(GOAL OF THE EXERCISE)
Repeat the records exactly, with one exception: no images.

(TASK MATERIAL)
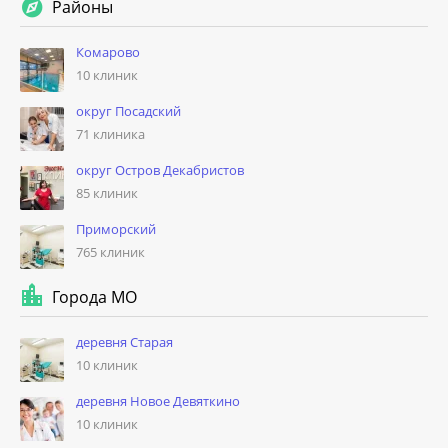
Районы
Комарово
10 клиник
округ Посадский
71 клиника
округ Остров Декабристов
85 клиник
Приморский
765 клиник
Города МО
деревня Старая
10 клиник
деревня Новое Девяткино
10 клиник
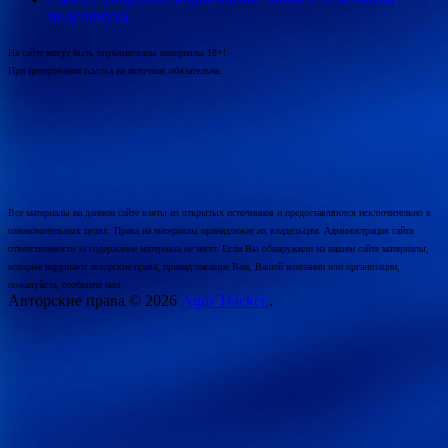
подсолнуха
На сайте могут быть опубликованы материалы 18+!
При цитировании ссылка на источник обязательна.
Все материалы на данном сайте взяты из открытых источников и предоставляются исключительно в
ознакомительных целях. Права на материалы принадлежат их владельцам. Администрация сайта
ответственности за содержание материала не несет. Если Вы обнаружили на нашем сайте материалы,
которые нарушают авторские права, принадлежащие Вам, Вашей компании или организации,
пожалуйста, сообщите нам.
Авторские права © 2026
Agro Tracker.
.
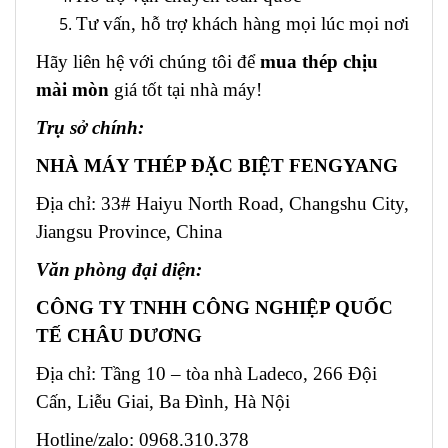
Tư vấn, hỗ trợ khách hàng mọi lúc mọi nơi
Hãy liên hệ với chúng tôi để
mua thép chịu
mài mòn
giá tốt tại nhà máy!
Trụ sở chính:
NHÀ MÁY THÉP ĐẶC BIỆT FENGYANG
Địa chỉ: 33# Haiyu North Road, Changshu City,
Jiangsu Province, China
Văn phòng đại diện:
CÔNG TY TNHH CÔNG NGHIỆP QUỐC
TẾ CHÂU DƯƠNG
Địa chỉ: Tầng 10 – tòa nhà Ladeco, 266 Đội
Cấn, Liễu Giai, Ba Đình, Hà Nội
Hotline/zalo: 0968.310.378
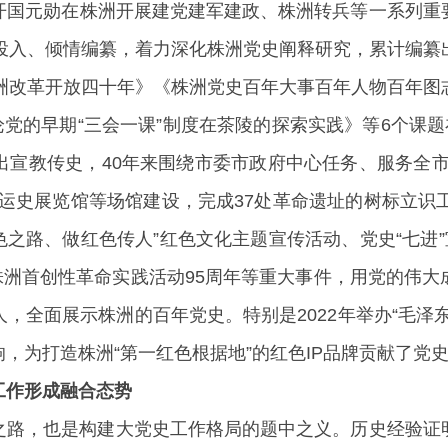
开国元勋在株洲开展建党建军建政、株洲转兵等一系列重
力投入、倾情编纂，着力深化株洲党史阐释研究，累计编纂
株洲改革开放四十年》《株洲党史百年大事百年人物百年图
论党的早期“三会一课”制度在茶陵的探索实践》等6个课
出宣教传史，40年来围绕市委市政府中心任务、服务全市
运史展览馆等场馆建设，完成37处革命遗址的树标立识
色之路、做红色传人”红色文化主题宣传活动、党史“七进”
在株洲首创性革命实践活动95周年等重大事件，用党的伟
，全面展示株洲的百年党史。特别是2022年举办“毛泽
，为打造株洲“第一红色根据地”的红色IP品牌贡献了党
工作形成融合态势
之路，也是构建大党史工作格局的题中之义。历史经验证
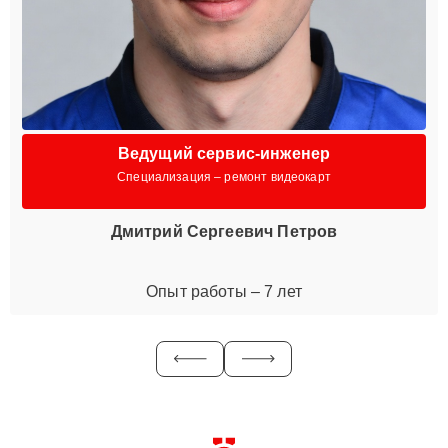
Ведущий сервис-инженер
Специализация – ремонт видеокарт
Дмитрий Сергеевич Петров
Опыт работы – 7 лет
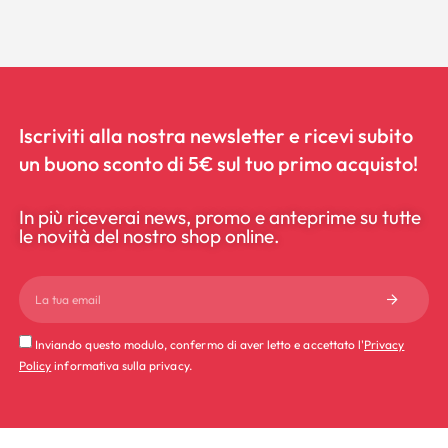
Iscriviti alla nostra newsletter e ricevi subito
un buono sconto di 5€ sul tuo primo acquisto!
In più riceverai news, promo e anteprime su tutte
le novità del nostro shop online.
Inviando questo modulo, confermo di aver letto e accettato l'
Privacy
Policy
informativa sulla privacy.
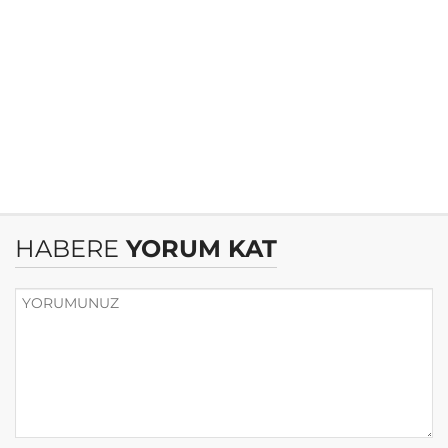
HABERE
YORUM KAT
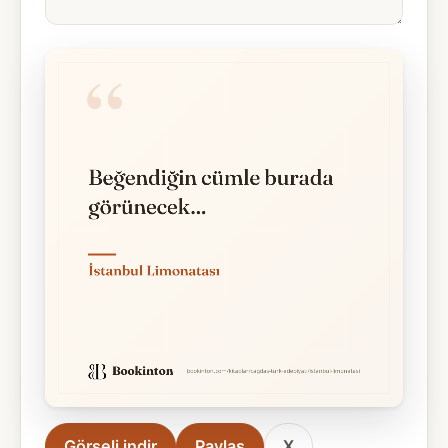
Görseli indir
Paylaş
X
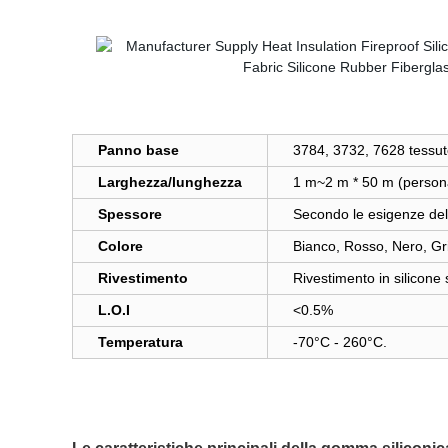
Panno base
3784, 3732, 7628 tessuto 
Larghezza/lunghezza
1 m~2 m * 50 m (persona
Spessore
Secondo le esigenze del 
Colore
Bianco, Rosso, Nero, Gri
Rivestimento
Rivestimento in silicone 
L.O.I
<0.5%
Temperatura
-70°C - 260°C.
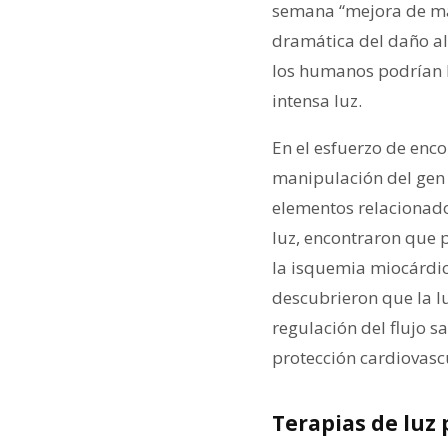
semana “mejora de man
dramática del daño al
los humanos podrían b
intensa luz.
En el esfuerzo de enco
manipulación del gen 
elementos relacionados
luz, encontraron que 
la isquemia miocárdic
descubrieron que la l
regulación del flujo s
protección cardiovascu
Terapias de luz 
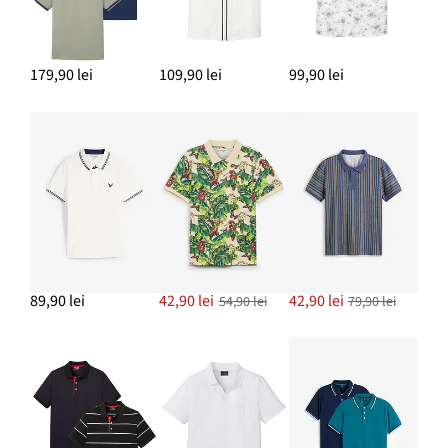
179,90 lei
109,90 lei
99,90 lei
89,90 lei
42,90 lei
42,90 lei
54,90 lei
79,90 lei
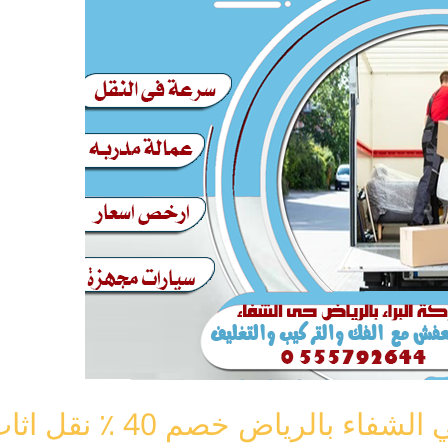
لرياض خصم 40 ٪ نقل اثاث الشفاء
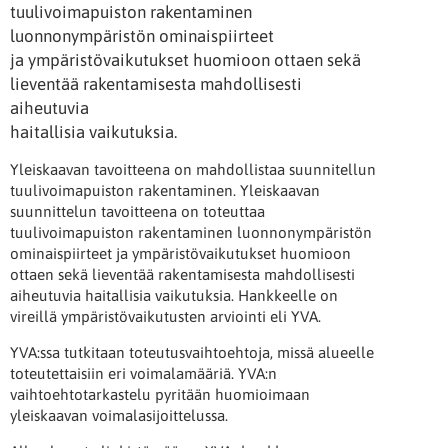
tuulivoimapuiston rakentaminen
luonnonympäristön ominaispiirteet
ja ympäristövaikutukset huomioon ottaen sekä
lieventää rakentamisesta mahdollisesti
aiheutuvia
haitallisia vaikutuksia.
Yleiskaavan tavoitteena on mahdollistaa suunnitellun
tuulivoimapuiston rakentaminen. Yleiskaavan
suunnittelun tavoitteena on toteuttaa
tuulivoimapuiston rakentaminen luonnonympäristön
ominaispiirteet ja ympäristövaikutukset huomioon
ottaen sekä lieventää rakentamisesta mahdollisesti
aiheutuvia haitallisia vaikutuksia. Hankkeelle on
vireillä ympäristövaikutusten arviointi eli YVA.
YVA:ssa tutkitaan toteutusvaihtoehtoja, missä alueelle
toteutettaisiin eri voimalamääriä. YVA:n
vaihtoehtotarkastelu pyritään huomioimaan
yleiskaavan voimalasijoittelussa.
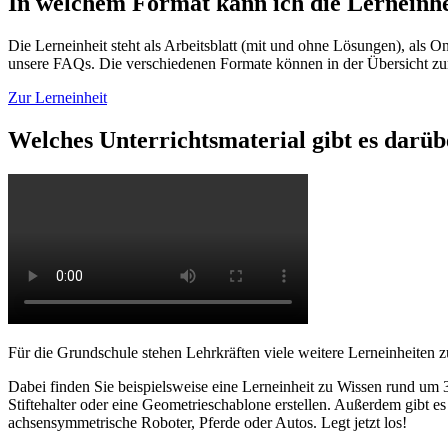
In welchem Format kann ich die Lerneinhe
Die Lerneinheit steht als Arbeitsblatt (mit und ohne Lösungen), als
unsere FAQs. Die verschiedenen Formate können in der Übersicht zu
Zur Lerneinheit
Welches Unterrichtsmaterial gibt es darüb
Für die Grundschule stehen Lehrkräften viele weitere Lerneinheiten 
Dabei finden Sie beispielsweise eine Lerneinheit zu Wissen rund um 
Stiftehalter oder eine Geometrieschablone erstellen. Außerdem gibt 
achsensymmetrische Roboter, Pferde oder Autos. Legt jetzt los!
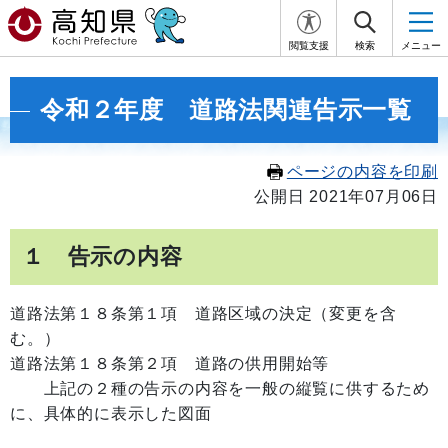
閲覧支援
検索
メニュー
令和２年度 道路法関連告示一覧
ページの内容を印刷
公開日 2021年07月06日
１ 告示の内容
道路法第１８条第１項 道路区域の決定（変更を含
む。）
道路法第１８条第２項 道路の供用開始等
上記の２種の告示の内容を一般の縦覧に供するため
に、具体的に表示した図面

(SOLUTION FOR THIS PROBLEM)
Районы
Комарово
10 клиник
округ Посадский
71 клиника
округ Остров Декабристов
85 клиник
Приморский
765 клиник
Города МО
деревня Старая
10 клиник
деревня Новое Девяткино
10 клиник
подсолнуха
На сайте могут быть опубликованы материалы 18+!
При цитировании ссылка на источник обязательна.
Все материалы на данном сайте взяты из открытых источников и предоставляются исключительно в
ознакомительных целях. Права на материалы принадлежат их владельцам. Администрация сайта
ответственности за содержание материала не несет. Если Вы обнаружили на нашем сайте материалы,
которые нарушают авторские права, принадлежащие Вам, Вашей компании или организации,
пожалуйста, сообщите нам.
Авторские права © 2026
Agro Tracker.
.
Tư vấn, hỗ trợ khách hàng mọi lúc mọi nơi
Hãy liên hệ với chúng tôi để
mua thép chịu
mài mòn
giá tốt tại nhà máy!
Trụ sở chính:
NHÀ MÁY THÉP ĐẶC BIỆT FENGYANG
Địa chỉ: 33# Haiyu North Road, Changshu City,
Jiangsu Province, China
Văn phòng đại diện:
CÔNG TY TNHH CÔNG NGHIỆP QUỐC
TẾ CHÂU DƯƠNG
Địa chỉ: Tầng 10 – tòa nhà Ladeco, 266 Đội
Cấn, Liễu Giai, Ba Đình, Hà Nội
Hotline/zalo: 0968.310.378
开国元勋在株洲开展建党建军建政、株洲转兵等一系列重
力投入、倾情编纂，着力深化株洲党史阐释研究，累计编纂
株洲改革开放四十年》《株洲党史百年大事百年人物百年图
论党的早期“三会一课”制度在茶陵的探索实践》等6个课
出宣教传史，40年来围绕市委市政府中心任务、服务全市
运史展览馆等场馆建设，完成37处革命遗址的树标立识
色之路、做红色传人”红色文化主题宣传活动、党史“七进”
在株洲首创性革命实践活动95周年等重大事件，用党的伟
，全面展示株洲的百年党史。特别是2022年举办“毛泽
，为打造株洲“第一红色根据地”的红色IP品牌贡献了党
工作形成融合态势
之路，也是构建大党史工作格局的题中之义。历史经验证
Ведущий сервис-инженер
Специализация – ремонт видеокарт
Дмитрий Сергеевич Петров
Опыт работы – 7 лет
Iscriviti alla nostra newsletter e ricevi subito
un buono sconto di 5€ sul tuo primo acquisto!
In più riceverai news, promo e anteprime su tutte
le novità del nostro shop online.
Inviando questo modulo, confermo di aver letto e accettato l'
Privacy
Policy
informativa sulla privacy.
HABERE
YORUM KAT
Görseli indir
Paylaş
X
Panno base
3784, 3732, 7628 tessuto 
Larghezza/lunghezza
1 m~2 m * 50 m (persona
Spessore
Secondo le esigenze del 
Colore
Bianco, Rosso, Nero, Gri
Rivestimento
Rivestimento in silicone 
L.O.I
<0.5%
Temperatura
-70°C - 260°C.
semana “mejora de man
dramática del daño al
los humanos podrían b
intensa luz.
En el esfuerzo de enco
manipulación del gen 
elementos relacionados
luz, encontraron que 
la isquemia miocárdic
descubrieron que la l
regulación del flujo s
protección cardiovascu
Terapias de luz 
179,90 lei
109,90 lei
99,90 lei
89,90 lei
42,90 lei
42,90 lei
54,90 lei
79,90 lei
لرياض خصم 40 ٪ نقل اثاث الشفاء
tuulivoimapuiston rakentaminen
luonnonympäristön ominaispiirteet
ja ympäristövaikutukset huomioon ottaen sekä
lieventää rakentamisesta mahdollisesti
aiheutuvia
haitallisia vaikutuksia.
Yleiskaavan tavoitteena on mahdollistaa suunnitellun
tuulivoimapuiston rakentaminen. Yleiskaavan
suunnittelun tavoitteena on toteuttaa
tuulivoimapuiston rakentaminen luonnonympäristön
ominaispiirteet ja ympäristövaikutukset huomioon
ottaen sekä lieventää rakentamisesta mahdollisesti
aiheutuvia haitallisia vaikutuksia. Hankkeelle on
vireillä ympäristövaikutusten arviointi eli YVA.
YVA:ssa tutkitaan toteutusvaihtoehtoja, missä alueelle
toteutettaisiin eri voimalamääriä. YVA:n
vaihtoehtotarkastelu pyritään huomioimaan
yleiskaavan voimalasijoittelussa.
In welchem Format kann ich die Lerneinhe
Die Lerneinheit steht als Arbeitsblatt (mit und ohne Lösungen), als
unsere FAQs. Die verschiedenen Formate können in der Übersicht zu
Zur Lerneinheit
Welches Unterrichtsmaterial gibt es darüb
Für die Grundschule stehen Lehrkräften viele weitere Lerneinheiten 
Dabei finden Sie beispielsweise eine Lerneinheit zu Wissen rund um 
Stiftehalter oder eine Geometrieschablone erstellen. Außerdem gibt 
achsensymmetrische Roboter, Pferde oder Autos. Legt jetzt los!
閲覧支援
検索
メニュー
令和２年度 道路法関連告示一覧
ページの内容を印刷
公開日 2021年07月06日
１ 告示の内容
道路法第１８条第１項 道路区域の決定（変更を含
む。）
道路法第１８条第２項 道路の供用開始等
上記の２種の告示の内容を一般の縦覧に供するため
に、具体的に表示した図面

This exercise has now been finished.